_PROVIDED RECORDS_.
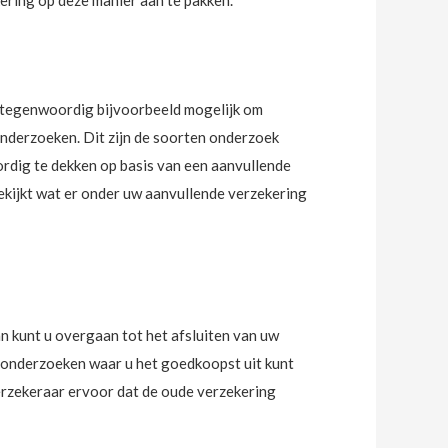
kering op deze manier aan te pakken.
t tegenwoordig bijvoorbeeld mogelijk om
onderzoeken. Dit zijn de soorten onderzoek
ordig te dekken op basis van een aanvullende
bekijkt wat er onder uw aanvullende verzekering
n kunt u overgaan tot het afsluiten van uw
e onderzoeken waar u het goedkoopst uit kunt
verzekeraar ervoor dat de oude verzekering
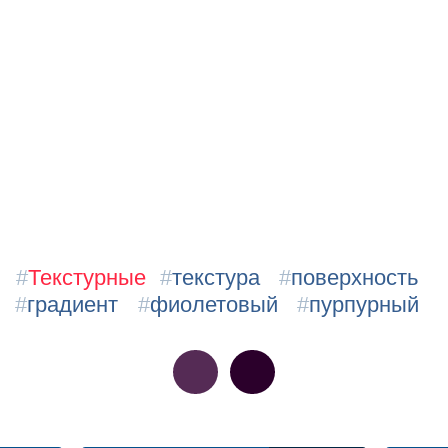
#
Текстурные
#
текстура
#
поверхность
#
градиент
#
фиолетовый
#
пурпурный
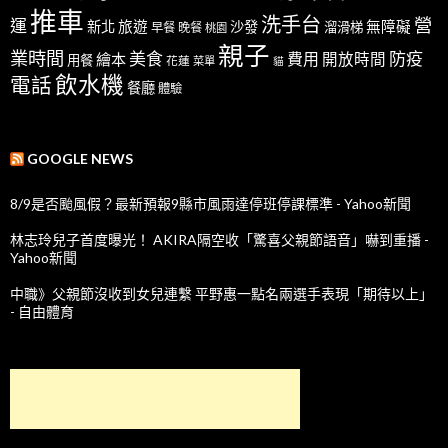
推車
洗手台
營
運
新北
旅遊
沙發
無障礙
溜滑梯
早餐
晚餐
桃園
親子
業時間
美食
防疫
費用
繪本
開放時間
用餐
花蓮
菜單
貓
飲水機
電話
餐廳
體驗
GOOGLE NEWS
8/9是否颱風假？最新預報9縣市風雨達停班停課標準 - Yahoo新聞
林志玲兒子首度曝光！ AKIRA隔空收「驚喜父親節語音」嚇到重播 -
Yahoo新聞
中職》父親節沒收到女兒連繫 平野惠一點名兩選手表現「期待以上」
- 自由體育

_PROBLEM REQUIREMENTS_.
Every line of the data above is to be set down exactly; the pictures are not.

_SOLUTION TO THE EXERCISE_.
kering op deze manier aan te pakken.
t tegenwoordig bijvoorbeeld mogelijk om
onderzoeken. Dit zijn de soorten onderzoek
ordig te dekken op basis van een aanvullende
bekijkt wat er onder uw aanvullende verzekering
n kunt u overgaan tot het afsluiten van uw
e onderzoeken waar u het goedkoopst uit kunt
verzekeraar ervoor dat de oude verzekering
#
Текстурные
#
текстура
#
поверхность
#
градиент
#
фиолетовый
#
пурпурный
推車
洗手台
營
運
新北
旅遊
沙發
無障礙
溜滑梯
早餐
晚餐
桃園
親子
業時間
美食
防疫
費用
繪本
開放時間
用餐
花蓮
菜單
貓
飲水機
電話
餐廳
體驗
GOOGLE NEWS
8/9是否颱風假？最新預報9縣市風雨達停班停課標準 - Yahoo新聞
林志玲兒子首度曝光！ AKIRA隔空收「驚喜父親節語音」嚇到重播 -
Yahoo新聞
中職》父親節沒收到女兒連繫 平野惠一點名兩選手表現「期待以上」
- 自由體育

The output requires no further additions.